I suspect that Ashenden precisely stipulates the wired cases that you
exclude. If there is no differece, there is no need to make the
stipulation made by Ashenden.

 

[valtih1978]

In the case of

signal UResOfRes: (or_bits) bit_vector(1 to 4) := "0111";
begin
UResOfRes <= "1111";
-- UResOfRes <= "0011";

resolutions are not invoked even with single vector. I must to enable
the second driver in order to for the resolutions to start invoking. I
always call vsim with -nvopt.

 

[valtih1978]

Curiously,

signal UResOfRes: (or_bits) bit_vector(1 to 1) := "0";
begin
UResOfRes <= "1";
UResOfRes <= "0" after 2 ns;

Calls the resolution twice, with (0,0) and (0,1) at time 0 ns whereas
the same with init value := "0" in place of "1", calls the resolution
with (1,1) at time 0 and (0,1) at time 2 ns.

 

[valtih1978]

Ok, this helped me to figure out the logic. No resolution function is
called on the signal if there are no drivers. Otherwise, the resolution
function is called to initialize the signal where the signal initial
value is used as the initial driver value.
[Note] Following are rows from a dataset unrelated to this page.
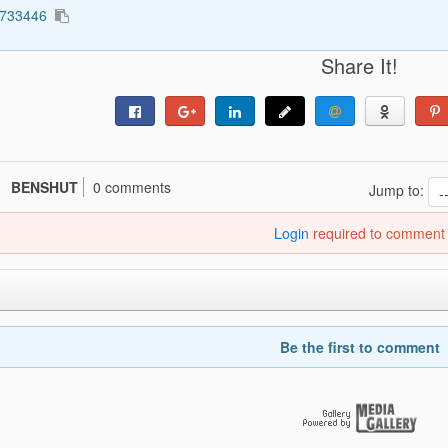
1733446
Share It!
BENSHUT
0 comments
Jump to:
Login
required to comment
Be the first to comment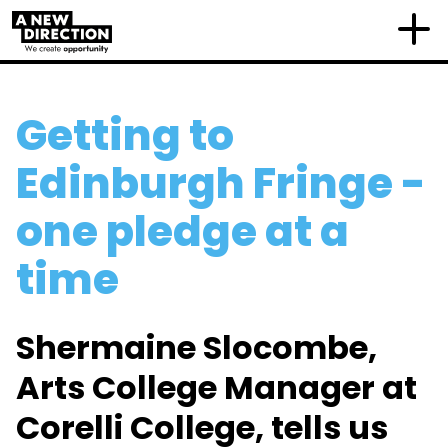
Getting to
Edinburgh Fringe -
one pledge at a
time
Shermaine Slocombe,
Arts College Manager at
Corelli College, tells us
This particularly means that
resolution function

function sum(integers: integer_array) return integer
result := 0
foreach I in integers, result += I

for the signal s3 : sum integer := 3 will initialize the signal to 6
instead of 3 if there are two drivers because we have two drivers and
each contributes 3, and to 3 if there is one driver or no drivers.

 

[Andy]

There is a difference between a null vector and "no value". No value would be an error since it violates the type check on the input parameter. Calling your driver_counter() function with a null vector is completely legal (but I doubt it happens as a resolution function). The function would return avalue of 0, because the result variable is initialized to 0, and never altered if the input argument is a null vector.

Why not null?

Because null is not a legal integer value.

But why the second call of the resolution function?
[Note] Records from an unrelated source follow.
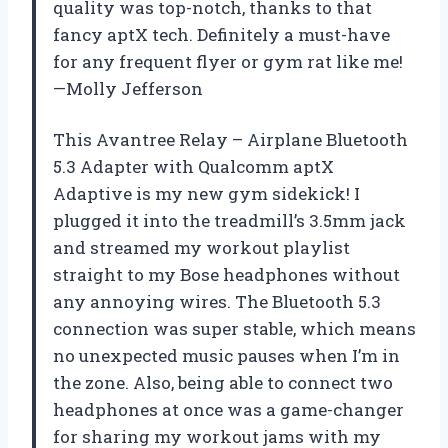
quality was top-notch, thanks to that
fancy aptX tech. Definitely a must-have
for any frequent flyer or gym rat like me!
—Molly Jefferson
This Avantree Relay – Airplane Bluetooth
5.3 Adapter with Qualcomm aptX
Adaptive is my new gym sidekick! I
plugged it into the treadmill’s 3.5mm jack
and streamed my workout playlist
straight to my Bose headphones without
any annoying wires. The Bluetooth 5.3
connection was super stable, which means
no unexpected music pauses when I’m in
the zone. Also, being able to connect two
headphones at once was a game-changer
for sharing my workout jams with my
Because the transaction from the concurrent assignment statement happens attime 0 plus 1 delta, whereas the initialization call happens at 0+0.

I suspect that Ashenden precisely stipulates the wired cases that you

exclude.

Semantics: "stipulate" = "explicitly state". Ashenden did not explicitly state the wierd cases. Perhaps he had them in mind, since they are one of the few ways his case could be demonstrated.

Andy

 

[Andy]

...will initialize the signal to 6 instead of 3 if there are two drivers because we have two drivers and each contributes 3, and to 3 if there is one driver or no drivers.

Did you test this, or is this what you expect will happen?

I believe you are correct, but I have not tried it.

Thanks for the info.

Andy

 

[valtih1978]

This is how Modelsim behaves and it seems reasonable to me.

 

[Paul Uiterlinden]

--- begin code ---

architecture ARCH of TOP is

type int_vector is array (integer range<>) of integer;
function driver_counter( values : int_vector ) return integer is
variable result : integer := 0;
variable l: line;
begin
for index in values'range loop
if values(index) /= 0 then
result := result + 1;
write (l, integer'image(values(index)) & ",");
end if;
end loop;
report l.all & " count resolved => " & integer'image(result);
return result;
end function;

When using access types (which "line" is), one always must be careful not to
create a memory leak. The above code contains a memory leak. A string is
allocated by calling "write". The return from the function where the
allocation took place results in loss of the "pointer" (l) to the string.
The memory used by the sting is not freed, there is no automatic garbage
collection in VHDL.

The solution is to place a deallocate statement between the report and
return statement:

deallocate(l);

Even if the procedure writeline was used (instead of report), deallocate
would be necessary. The writeline procedure leaves l pointing to an empty
string. Even an empty string uses a non-zero amount of memory.